Hi, All
I’ve 4 GTX 690 on TYAN mobo with 2 6272 Opterons under linux Debian 3.2.0 kernel. I use cuda-5.0. In bandwidth test I see the following:
[CUDA Bandwidth Test] - Starting…
Running on…
Device 0: GeForce GTX 690
Quick Mode
Host to Device Bandwidth, 1 Device(s)
PINNED Memory Transfers
Transfer Size (Bytes) Bandwidth(MB/s)
33554432 5608.6
Device to Host Bandwidth, 1 Device(s)
PINNED Memory Transfers
Transfer Size (Bytes) Bandwidth(MB/s)
33554432 6523.4
Device to Device Bandwidth, 1 Device(s)
PINNED Memory Transfers
Transfer Size (Bytes) Bandwidth(MB/s)
33554432 149631.2
I suppose ~150 GB/s is too low for single die. I’ve expected 384/2 GB/s according to documentation.
What do u guys think about it? I did not tuned the system at all. Simply installed all the stuff.
Thnx Jimmy! I’m looking through the code you suggested but I can’t compile it as is. There is the error with time measuring function.
[b]reduction_main.cu(73): error: declaration is incompatible with previous “get_clock” (70): here
reduction_main.cu(74): error: expected a “;”[/b]
I cnt’t understand what is els_per_x_group there in you code. I’m trying to find out the value of iters (line 175)
I noticed you use 64 threads, why not 32? When you use registers for reduction I see you use only 32 threads. I also noticed you use 256 floats of smem is it occupancy limited?
You had something line 10-s or ~100 usec… I think there is still some problem in the function gettime. Also my compiler rejects void pause and fgetchar.

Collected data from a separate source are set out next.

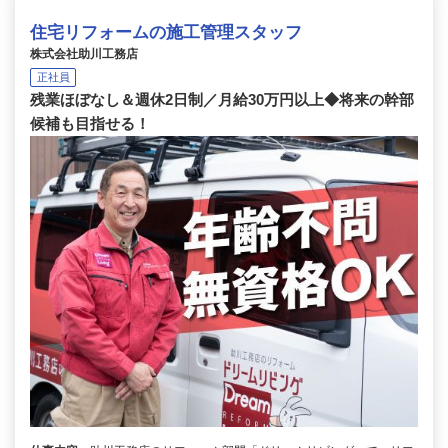
住宅リフォームの施工管理スタッフ
株式会社助川工務店
正社員
残業ほぼなし＆週休2日制／月給30万円以上◆将来の幹部
候補も目指せる！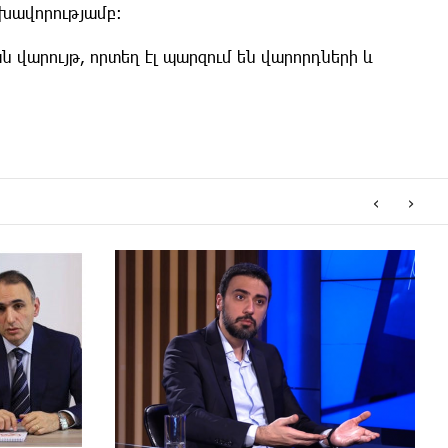
լխավորությամբ։
վարույթ, որտեղ էլ պարզում են վարորդների և
‹
›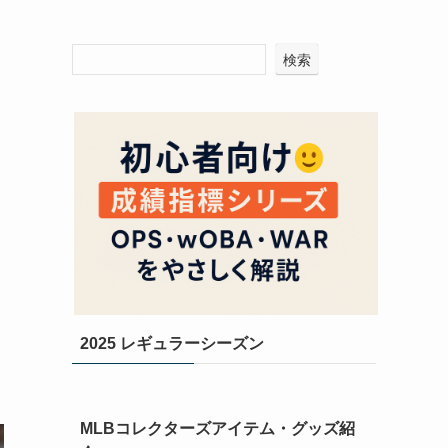
検索
2025 レギュラーシーズン
MLBコレクターズアイテム・グッズ紹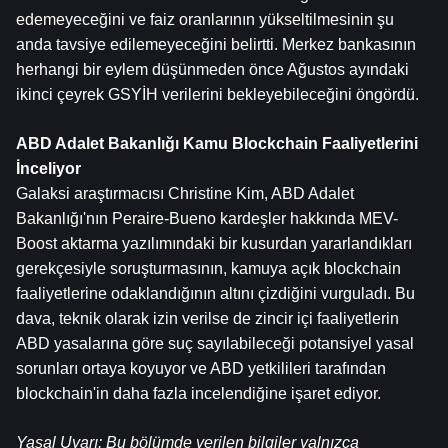
edemeyeceğini ve faiz oranlarının yükseltilmesinin şu 
anda tavsiye edilemeyeceğini belirtti. Merkez bankasının 
herhangi bir eylem düşünmeden önce Ağustos ayındaki 
ikinci çeyrek GSYİH verilerini bekleyebileceğini öngördü.
ABD Adalet Bakanlığı Kamu Blockchain Faaliyetlerini 
İnceliyor
Galaksi araştırmacısı Christine Kim, ABD Adalet 
Bakanlığı'nın Peraire-Bueno kardeşler hakkında MEV-
Boost aktarma yazılımındaki bir kusurdan yararlandıkları 
gerekçesiyle soruşturmasının, kamuya açık blockchain 
faaliyetlerine odaklandığının altını çizdiğini vurguladı. Bu 
dava, teknik olarak izin verilse de zincir içi faaliyetlerin 
ABD yasalarına göre suç sayılabileceği potansiyel yasal 
sorunları ortaya koyuyor ve ABD yetkilileri tarafından 
blockchain'in daha fazla incelendiğine işaret ediyor.
Yasal Uyarı: Bu bölümde verilen bilgiler yalnızca 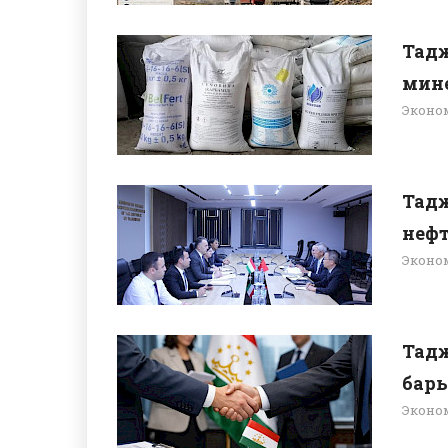
Тадж
мине
Эконо
Тадж
нефт
Эконо
Тад
барь
Эконо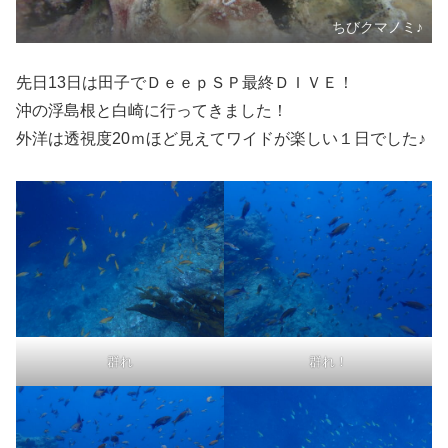
ちびクマノミ♪
先日13日は田子でＤｅｅｐＳＰ最終ＤＩＶＥ！
沖の浮島根と白崎に行ってきました！
外洋は透視度20ｍほど見えてワイドが楽しい１日でした♪
群れ
群れ！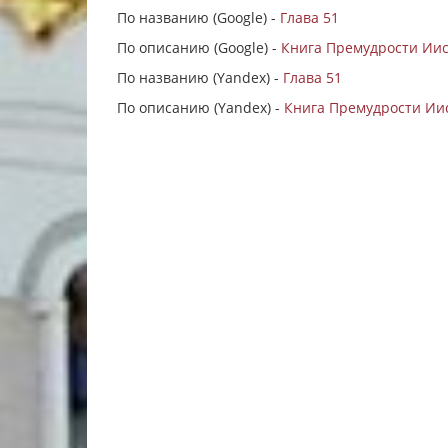
По названию (Google) -
Глава 51
По описанию (Google) -
Книга Премудрости Иису
По названию (Yandex) -
Глава 51
По описанию (Yandex) -
Книга Премудрости Иис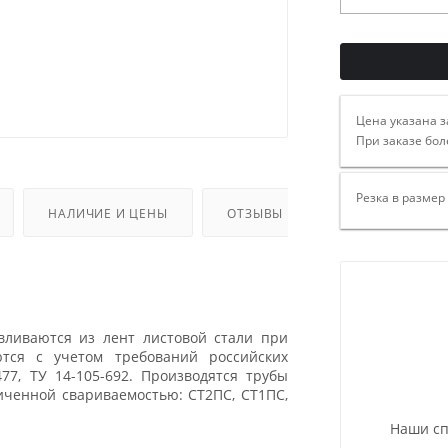
Цена указана з
При заказе бол
Резка в размер
НАЛИЧИЕ И ЦЕНЫ
ОТЗЫВЫ
вливаются из лент листовой стали при
тся с учетом требований российских
477, ТУ 14-105-692. Производятся трубы
иченной свариваемостью: СТ2ПС, СТ1ПС,
Наши сп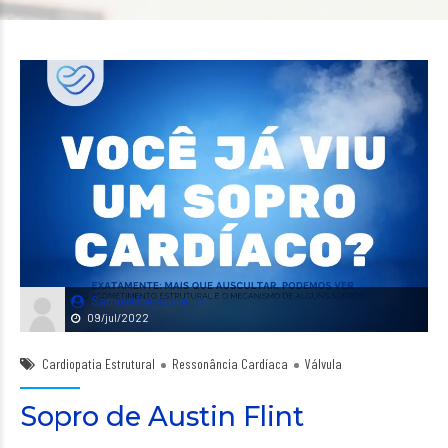
Samuel Cesconetto
09/jul/2022
Cardiopatia Estrutural
Ressonância Cardíaca
Válvula
Sopro de Austin Flint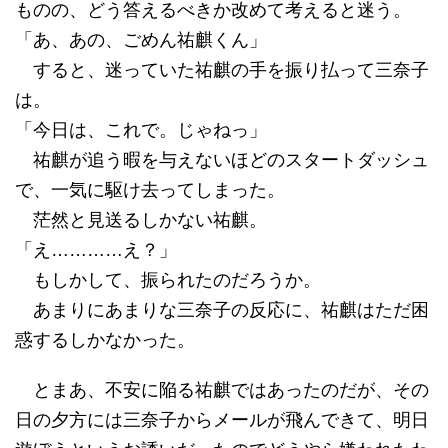
ものの、どう答えるべきか改めて考えると迷う。
「あ、あの、ごめん祐麒くん」
すると、迷っていた祐麒の手を振り払って三奈子
は。
「今日は、これで。じゃねっ」
祐麒が追う暇を与えないほどのスタートダッシュ
で、一気に駆け去ってしまった。
茫然と見送るしかない祐麒。
「え…………え？」
もしかして、振られたのだろうか。
あまりにあまりな三奈子の反応に、祐麒はただ困
惑するしかなかった。
とまあ、不安に陥る祐麒ではあったのだが、その
日の夕方には三奈子からメールが飛んできて、明日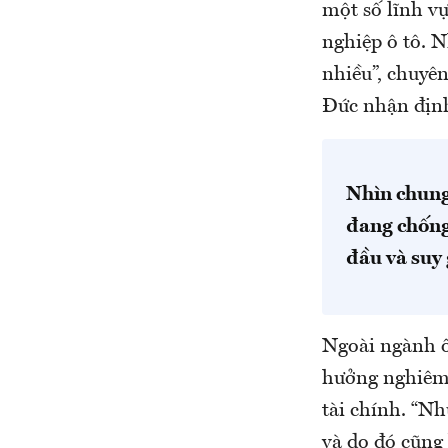
một số lĩnh v
nghiệp ô tô. 
nhiều”, chuyên
Đức nhận địn
Nhìn chung
đang chống 
đầu và suy
Ngoài ngành ô
hưởng nghiêm 
tài chính. “N
và do đó cũng 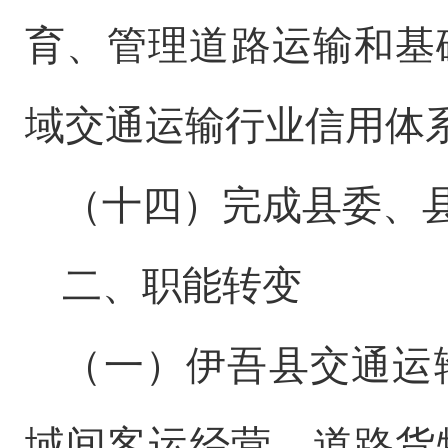
育、管理
道路
运输和基
域
交通运输行业信用体
（
十四
）完成
县
委、
二、
职能转变
（一）伊吾县
交通运
域间客运经营、道路货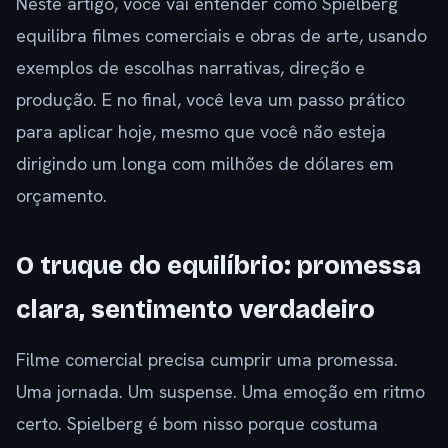
Neste artigo, você vai entender como Spielberg
equilibra filmes comerciais e obras de arte, usando
exemplos de escolhas narrativas, direção e
produção. E no final, você leva um passo prático
para aplicar hoje, mesmo que você não esteja
dirigindo um longa com milhões de dólares em
orçamento.
O truque do equilíbrio: promessa
clara, sentimento verdadeiro
Filme comercial precisa cumprir uma promessa.
Uma jornada. Um suspense. Uma emoção em ritmo
certo. Spielberg é bom nisso porque costuma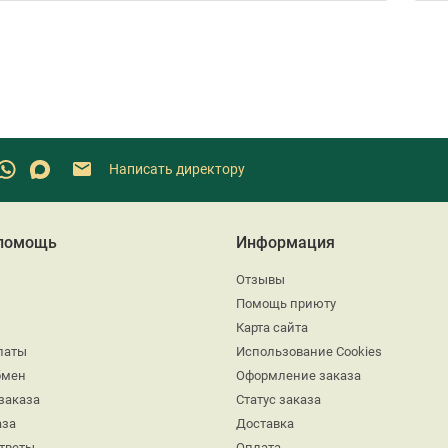
Написать директору
 помощь
Информация
Отзывы
Помощь приюту
Карта сайта
латы
Использование Cookies
бмен
Оформление заказа
заказа
Статус заказа
аза
Доставка
ответы
Оплата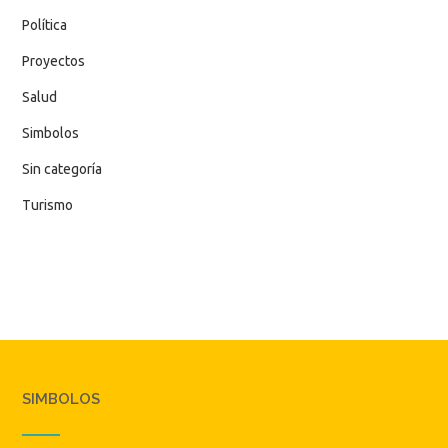
Política
Proyectos
Salud
Simbolos
Sin categoría
Turismo
SIMBOLOS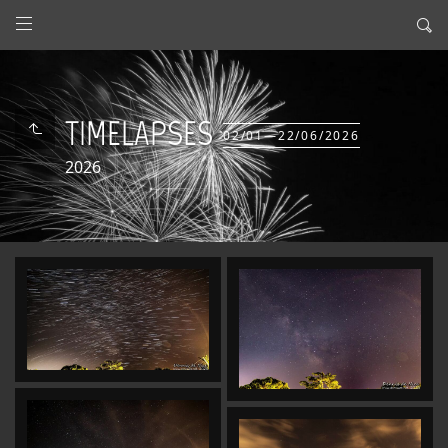
TIMELAPSES
02/01—22/06/2026
2026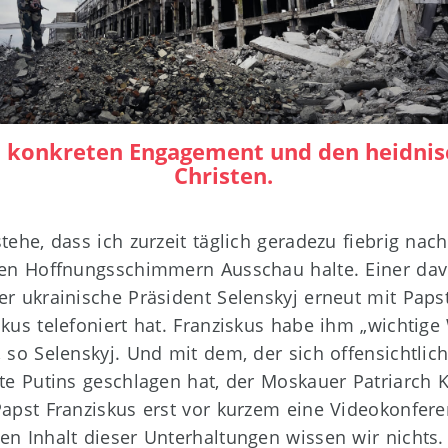
 konkreten Engagement und den heidnis
Christen.
stehe, dass ich zurzeit täglich geradezu fiebrig nac
ten Hoffnungsschimmern Ausschau halte. Einer davo
er ukrainische Präsident Selenskyj erneut mit Paps
skus telefoniert hat. Franziskus habe ihm „wichtige
, so Selenskyj. Und mit dem, der sich offensichtlich
te Putins geschlagen hat, der Moskauer Patriarch Kyr
Papst Franziskus erst vor kurzem eine Videokonfere
en Inhalt dieser Unterhaltungen wissen wir nichts.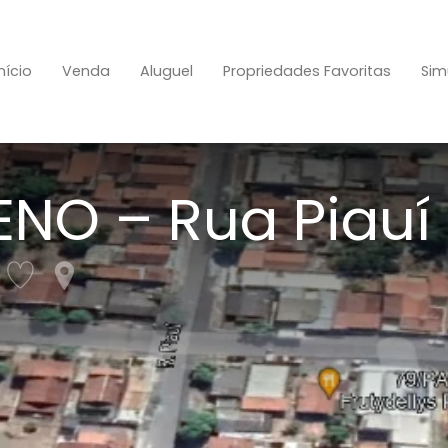
Início
Venda
Aluguel
Propriedades Favoritas
Sim
NO – Rua Piauí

I used to patch it as follows
int pause()
{
btw how are you pasting the code in that white box?
and one more question… does 64 really improve occupancy and why. I can run 16 blocks of 32 threads at the same SM right? Is not it enough?
I’ve also experimented with this and found that performance improvement for 64 ths vs 32 ths is very small.